Degrees shunned by GNVQ students

November 17, 2000

The government's lifelong learning ambitions may be thwarted as college students on vocational courses shun university because of perceived financial obstacles and a lack of confidence.

Research carried out in Northeast England revealed this week that 42 per cent of advanced General national vocational qualifications students thought they would end up at university, while just over half the students on access to higher education courses said they expected to progress to a degree. This compared with three quarters of A-level students from colleges.

When asked to rank the obstacles to degree study, finance was high on the list for all groups, but vocational students also suffered from lack of confidence and poor advice. They were also unsure about which course to apply for. Access students were anxious about travelling distances to university.

More than 160 college students were questioned about their perceptions of university life and their likely destinations as part of a study conducted by a consortium of six colleges and three universities around Tyne and Wear.

Dorothy Smith, who led the project, said: "The Northeast has a tradition of very low participation in higher education, and the government's desire for lifelong learning will not become a reality unless more is done to motivate students and enhance opportunities for progression to local universities.

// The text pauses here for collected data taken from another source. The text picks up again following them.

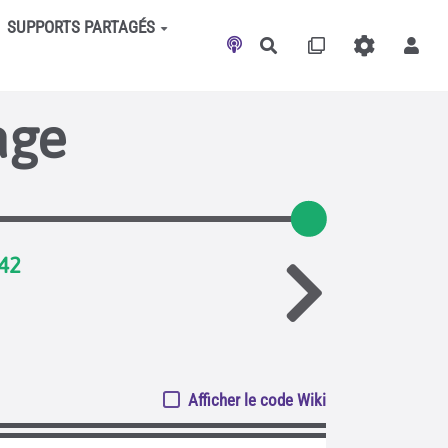
SUPPORTS PARTAGÉS
Rechercher
age
.42
Afficher le code Wiki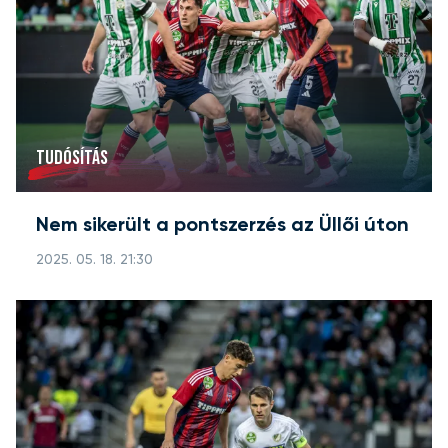
TUDÓSÍTÁS
Nem sikerült a pontszerzés az Üllői úton
2025. 05. 18. 21:30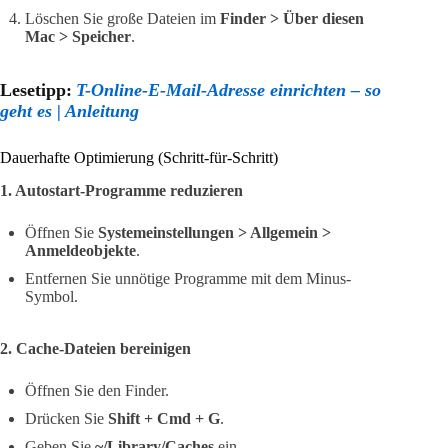
Löschen Sie große Dateien im
Finder > Über diesen
Mac > Speicher
.
Lesetipp:
T-Online-E-Mail-Adresse einrichten – so
geht es | Anleitung
Dauerhafte Optimierung (Schritt-für-Schritt)
1. Autostart-Programme reduzieren
Öffnen Sie
Systemeinstellungen > Allgemein >
Anmeldeobjekte
.
Entfernen Sie unnötige Programme mit dem Minus-
Symbol.
2. Cache-Dateien bereinigen
Öffnen Sie den Finder.
Drücken Sie
Shift + Cmd + G
.
Geben Sie
~/Library/Caches
ein.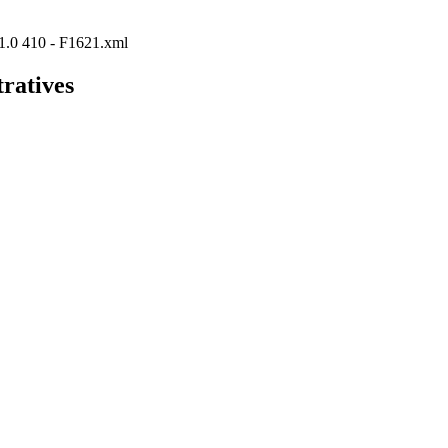
P/1.0 410 - F1621.xml
tratives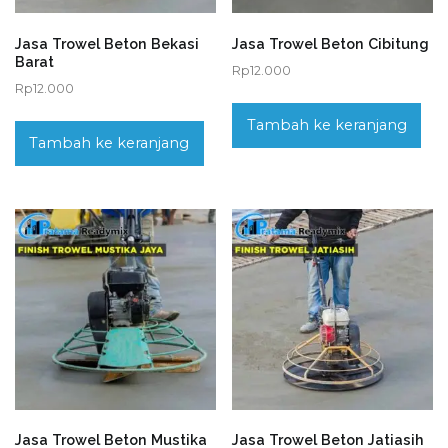
Jasa Trowel Beton Bekasi
Jasa Trowel Beton Cibitung
Barat
Rp
12.000
Rp
12.000
Tambah ke keranjang
Tambah ke keranjang
Jasa Trowel Beton Mustika
Jasa Trowel Beton Jatiasih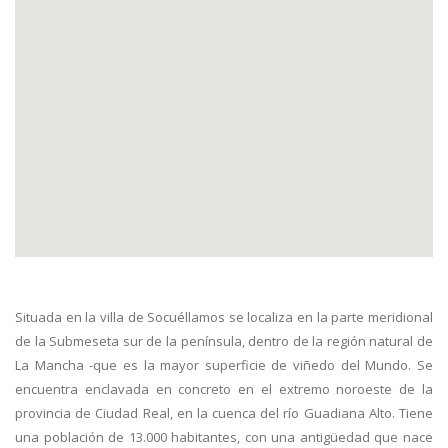
Situada en la villa de Socuéllamos se localiza en la parte meridional
de la Submeseta sur de la península, dentro de la región natural de
La Mancha -que es la mayor superficie de viñedo del Mundo. Se
encuentra enclavada en concreto en el extremo noroeste de la
provincia de Ciudad Real, en la cuenca del río Guadiana Alto. Tiene
una población de 13.000 habitantes, con una antigüedad que nace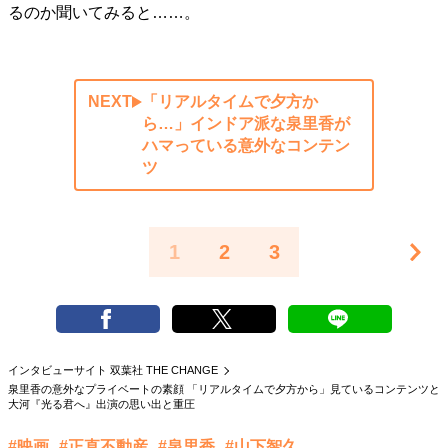
るのか聞いてみると……。
NEXT
「リアルタイムで夕方か
ら…」インドア派な泉里香が
ハマっている意外なコンテン
ツ
1
2
3
インタビューサイト 双葉社 THE CHANGE
泉里香の意外なプライベートの素顔 「リアルタイムで夕方から」見ているコンテンツと
大河『光る君へ』出演の思い出と重圧
#映画
#正直不動産
#泉里香
#山下智久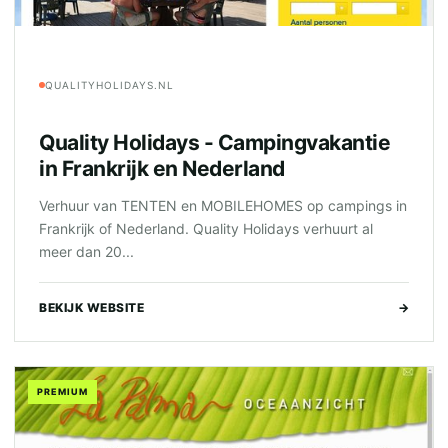
QUALITYHOLIDAYS.NL
Quality Holidays - Campingvakantie
in Frankrijk en Nederland
Verhuur van TENTEN en MOBILEHOMES op campings in
Frankrijk of Nederland. Quality Holidays verhuurt al
meer dan 20...
BEKIJK WEBSITE
→
PREMIUM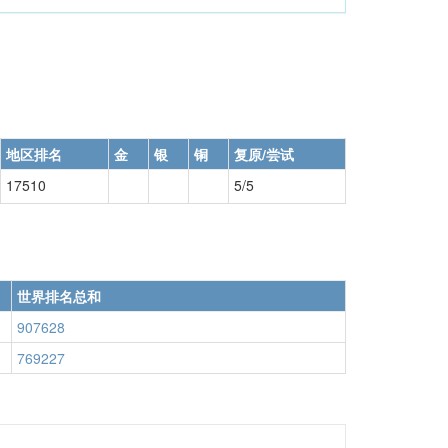
地区排名
金
银
铜
复原/尝试
17510
5/5
世界排名总和
907628
769227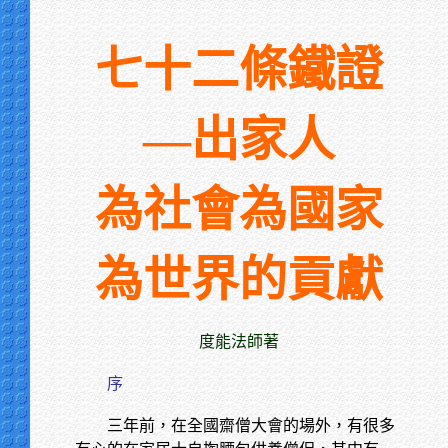
七十二條鐵證
—出家人
為社會為國家
為世界的貢獻
度能法師著
序
三年前，在全國齋僧大會的場外，有很多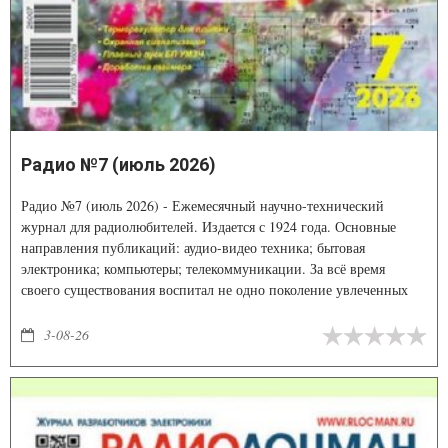
Радио №7 (июль 2026)
Радио №7 (июль 2026) - Ежемесячный научно-технический
журнал для радиолюбителей. Издается с 1924 года. Основные
направления публикаций: аудио-видео техника; бытовая
электроника; компьютеры; телекоммуникации. За всё время
своего существования воспитал не одно поколение увлеченных
радиолюбителей. Издание по праву считается самым уважаемым и
авторитетным в области радиоэлектроники.
3-08-26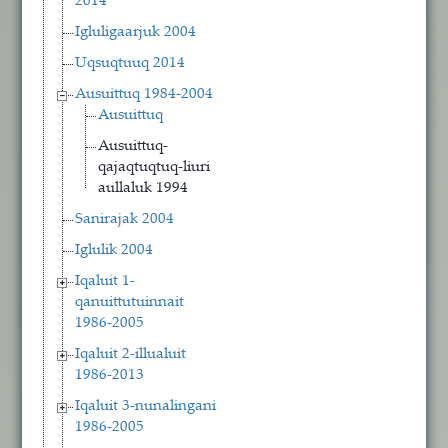
2014
Igluligaarjuk 2004
Uqsuqtuuq 2014
Ausuittuq 1984-2004
Ausuittuq
Ausuittuq-
qajaqtuqtuq-liuri
aullaluk 1994
Sanirajak 2004
Iglulik 2004
Iqaluit 1-
qanuittutuinnait
1986-2005
Iqaluit 2-illualuit
1986-2013
Iqaluit 3-nunalingani
1986-2005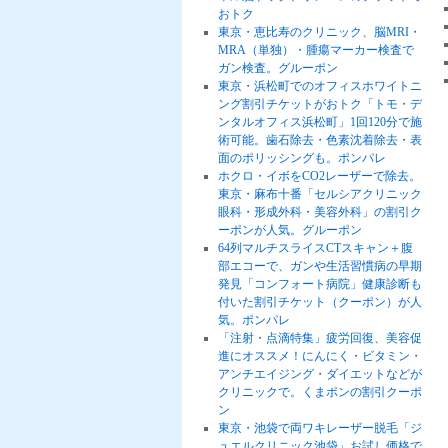
おトク
東京・恵比寿のクリニック、脳MRI・
MRA（単独）・腫瘍マーカー検査で
ガン検査。グルーポン
東京・浜松町でのオフィスホワイトニ
ング割引チケットがおトク「トモ・デ
ンタルオフィス浜松町」1回120分で施
術可能。歯石除去・色素沈着除去・表
面のポリッシングも。ポンパレ
ホクロ・イボをCO2レーザーで除去。
東京・麻布十番「セルシアクリニック
眼科・形成外科・美容外科」の割引ク
ーポンが人気。グルーポン
64列マルチスライスCTスキャン＋腹
部エコーで、ガンや生活習慣病の早期
発見「コンフォート病院」健康診断も
付いた割引チケット（クーポン）が人
気。ポンパレ
「注射・点滴特集」疲労回復、美容促
進にオススメ！にんにく・ビタミン・
アンチエイジング・ダイエットなどが
クリニックで。くまポンの割引クーポ
ン
東京・池袋で両ワキレーザー脱毛「ジ
ュエルクリニック池袋」お試し価格で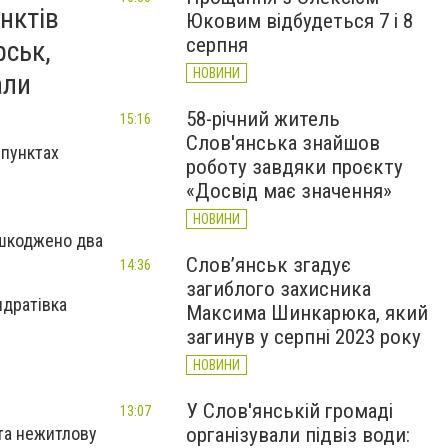
нктів
Юковим відбудеться 7 і 8
серпня
рськ,
НОВИНИ
али
58-річний житель
15:16
Слов'янська знайшов
 пунктах
роботу завдяки проєкту
«Досвід має значення»
НОВИНИ
ошкоджено два
Слов’янськ згадує
14:36
загиблого захисника
ндратівка
Максима Шинкарюка, який
загинув у серпні 2023 року
НОВИНИ
У Слов'янській громаді
13:07
 та нежитлову
організували підвіз води: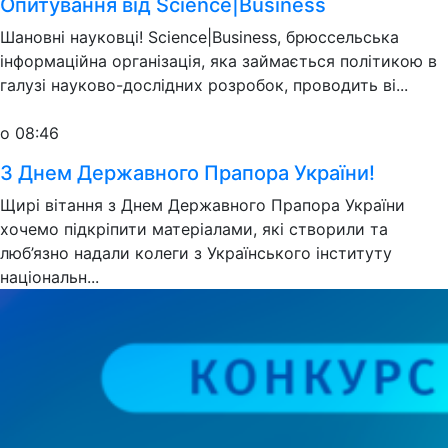
Опитування від Science|Business
Шановні науковці! Science|Business, брюссельська
інформаційна організація, яка займається політикою в
галузі науково-дослідних розробок, проводить ві...
о 08:46
З Днем Державного Прапора України!
Щирі вітання з Днем Державного Прапора України
хочемо підкріпити матеріалами, які створили та
люб’язно надали колеги з Українського інституту
національн...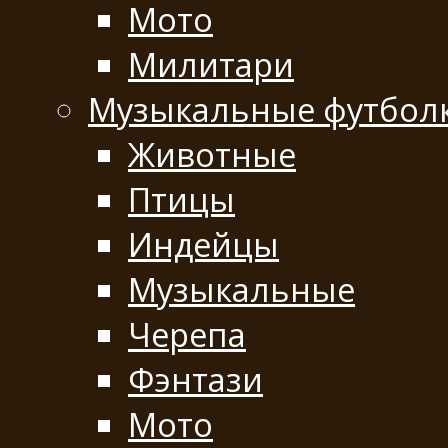
Мото
Милитари
Музыкальные футбол
Животные
Птицы
Индейцы
Музыкальные
Черепа
Фэнтази
Мото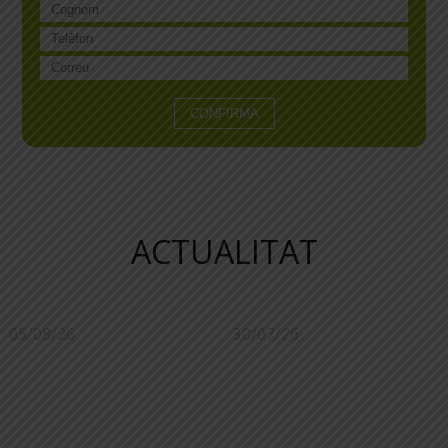
ACTUALITAT
05/08/26
30/07/26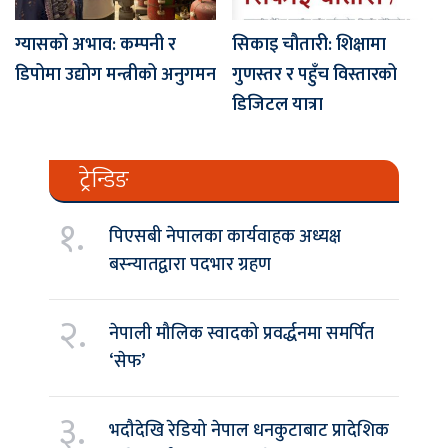
ग्यासको अभाव: कम्पनी र
सिकाइ चौतारी: शिक्षामा
डिपोमा उद्योग मन्त्रीको अनुगमन
गुणस्तर र पहुँच विस्तारको
डिजिटल यात्रा
ट्रेन्डिङ
१.
पिएसबी नेपालका कार्यवाहक अध्यक्ष
बस्न्यातद्वारा पदभार ग्रहण
२.
नेपाली मौलिक स्वादको प्रवर्द्धनमा समर्पित
‘सेफ’
३.
भदौदेखि रेडियो नेपाल धनकुटाबाट प्रादेशिक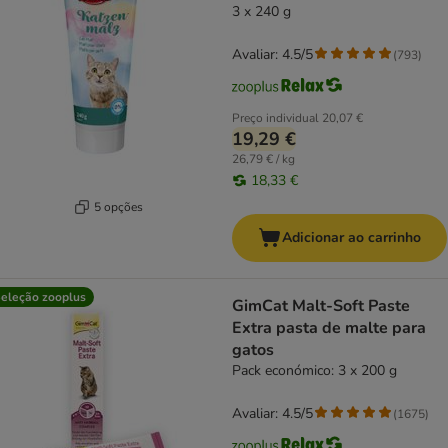
3 x 240 g
Avaliar: 4.5/5
(
793
)
Preço individual
20,07 €
19,29 €
26,79 € / kg
18,33 €
5 opções
Adicionar ao carrinho
eleção zooplus
GimCat Malt-Soft Paste
Extra pasta de malte para
gatos
Pack económico: 3 x 200 g
Avaliar: 4.5/5
(
1675
)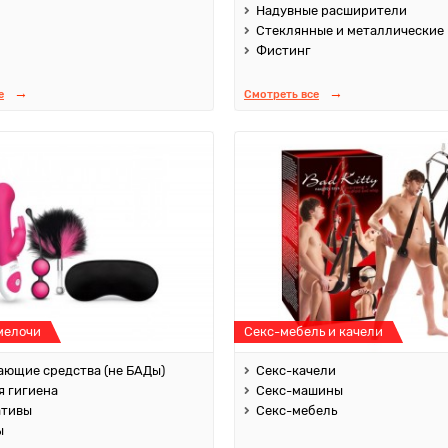
Надувные расширители
Стеклянные и металлические
Фистинг
е
Смотреть все
мелочи
Секс-мебель и качели
ющие средства (не БАДы)
Секс-качели
 гигиена
Секс-машины
ативы
Секс-мебель
ы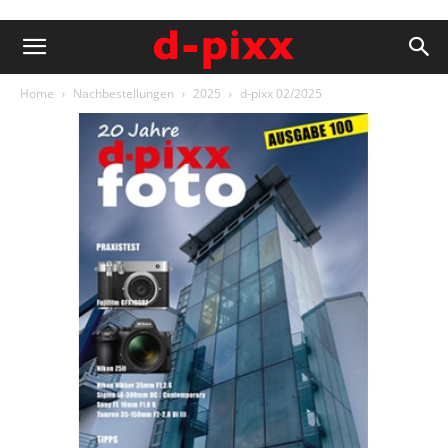
Home
Nachbestellungen
2025
d-pixx 02/2025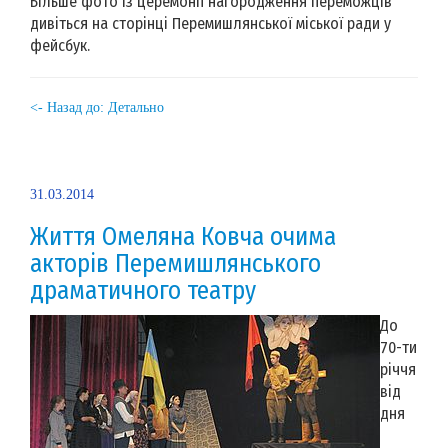
Більше фото із церемонії нагородження переможців
дивіться на сторінці Перемишлянської міської ради у
фейсбук.
<- Назад до: Детально
31.03.2014
Життя Омеляна Ковча очима
акторів Перемишлянського
драматичного театру
До
70-ти
річчя
від
дня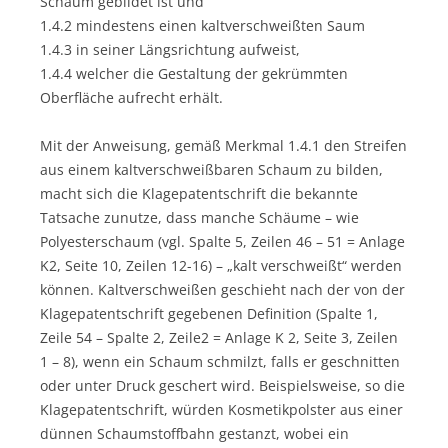
Schaum gebildet ist und
1.4.2 mindestens einen kaltverschweißten Saum
1.4.3 in seiner Längsrichtung aufweist,
1.4.4 welcher die Gestaltung der gekrümmten
Oberfläche aufrecht erhält.
Mit der Anweisung, gemäß Merkmal 1.4.1 den Streifen
aus einem kaltverschweißbaren Schaum zu bilden,
macht sich die Klagepatentschrift die bekannte
Tatsache zunutze, dass manche Schäume – wie
Polyesterschaum (vgl. Spalte 5, Zeilen 46 – 51 = Anlage
K2, Seite 10, Zeilen 12-16) – „kalt verschweißt“ werden
können. Kaltverschweißen geschieht nach der von der
Klagepatentschrift gegebenen Definition (Spalte 1,
Zeile 54 – Spalte 2, Zeile2 = Anlage K 2, Seite 3, Zeilen
1 – 8), wenn ein Schaum schmilzt, falls er geschnitten
oder unter Druck geschert wird. Beispielsweise, so die
Klagepatentschrift, würden Kosmetikpolster aus einer
dünnen Schaumstoffbahn gestanzt, wobei ein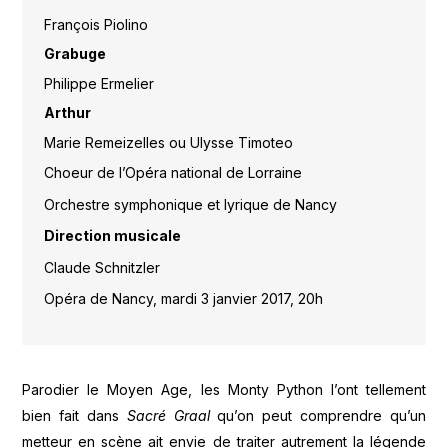
François Piolino
Grabuge
Philippe Ermelier
Arthur
Marie Remeizelles ou Ulysse Timoteo
Choeur de l’Opéra national de Lorraine
Orchestre symphonique et lyrique de Nancy
Direction musicale
Claude Schnitzler
Opéra de Nancy, mardi 3 janvier 2017, 20h
Parodier le Moyen Age, les Monty Python l’ont tellement
bien fait dans
Sacré Graal
qu’on peut comprendre qu’un
metteur en scène ait envie de traiter autrement la légende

"It is clear that despite efforts to the contrary, the GNVQ is not established as an alternative entry route for higher education."

One of the difficulties was that colleges and universities had different curriculum requirements.

Ms Smith said: "The two sectors need to collaborate much more closely. It would appear that we need far greater understanding than just points on a Universities and Colleges Admissions Services form if we are truly to widen participation and ensure students are guided on to programmes at which they have a reasonable chance of success."

The research found that students in colleges that had created close links with nearby universities were more likely to progress to degree programmes.

"College tutors have a key role to play in supporting students, offering them up-to-date advice and guidance on the options available to them," Ms Smith added.

  • Magdalen College, Oxford, the college at the centre of the Laura Spence storm earlier this year, had only four applicants from Tyneside and Teesside this year, the same number as last year.

Andrew Hobson, Magdalen's admissions tutor, said that historically the Northeast produced half of the number of applicants to the college compared with the average for English regions. However, analysis of the latest Oxford entry figures show that the university is becoming less elitist, educating a greater proportion of state school pupils than ever before.